Being involved in the EIP-SCC, the Covenant of Mayors and the Urban Agenda are key to the success of EUROCITIES. Through our close collaboration, we were able to host a debate with stakeholders from cities, industry, investors and the Commission at the recent Covenant of Mayors Investment Forum. Top of the agenda at this year’s Forum was the publication entitled “Towards a joint investment programme for European smart cities” and 10 key areas for ongoing action. Such events create space for all of us to ensure our actions are aligned and help us support cities going forward. 
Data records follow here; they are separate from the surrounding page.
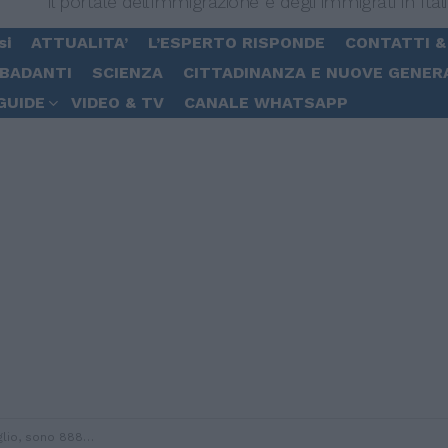
Il portale dell'immigrazione e degli immigrati in Ital
si
ATTUALITA’
L’ESPERTO RISPONDE
CONTATTI &
 BADANTI
SCIENZA
CITTADINANZA E NUOVE GENER
GUIDE
VIDEO & TV
CANALE WHATSAPP
nuovi casi e 13 le vittime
Over the last three years, we have also been able to bring expert-level discussions within the remit of the action cluster (AC), which has proved to be an excellent platform to promote and share ideas. We have also brought a number of relevant initiatives to the AC’s table. These include projects such as PROSPECT H2020, which is a peer-to-peer learning programme for about 150 cities and regions, which focuses on supporting and replicating successful innovative financing models for energy efficiency projects.

Another key achievement has been the Matchmaking activity that we helped the EIP-SCC to organise. Matchmaking supports city project promoters with financing by bringing smart city projects closer to investors. Organised in three phases — Explore, Shape and Deal — these activities allow participants to discover previously successful projects, shape new ones, engage in dialogue with financiers and hopefully clinch a deal to implement the project. Cities have to have better quality projects to which investors can say ‘yes’, and this is in our joint interest. The Matchmaking activities have made this possible. 

Working together with the EIP-SCC under the action cluster has offered several opportunities over the last three years via a range of activities, workshops and events but there is obviously more to be done. 

What are Cities Doing to Attract Investment and Work with the Market?
This new way of working is putting citizens at the centre of the climate change policy, with the city acting as facilitator, simply guiding the collaboration. Unlike national or European level, the proximity of local governments to those whom their policies affect puts cities in an opportune position to nurture citizen-led governance. 

The recent Covenant of Mayors Investment Forum showcased a number of best practice activities that certain cities have embarked on. 

In Cluj-Napoca, for example, the ingredients to innovation and becoming a smarter city are working with university, researchers, companies. The city started early on to look into how these relationships can be turned to its advantage. Working together with these actors, the city co-authored a vision that fed into its joint investment plan. 

San Sebastian Donostia, meanwhile, dared to lead on a dialogue with companies and present its needs so businesses could respond better. The city formed a local smart cluster that strives for a win-win approach: when businesses can identify the most pressing needs of clients, and clients comprehend the constraints upon businesses, both parties are better off. San Sebastian has implemented several projects in consultation with this smart cluster.
Thinking carefully about different kinds of investment mechanisms is key to innovation — this doesn’t mean creating something from anything. In Italian municipalities, local governments identified pension funds as investment sources that are naturally long-term, and low-risk. This is perfect for investment in activities like building retrofit or district heat networks, which are known to produce long-term gains. 
The message to investors is clear: Cities understand local needs. They do not want off-the-shelf solutions but are happy to work together with markets and other stakeholders in co-creation to integrate projects in a meaningful way, while addressing the needs of their respective cities.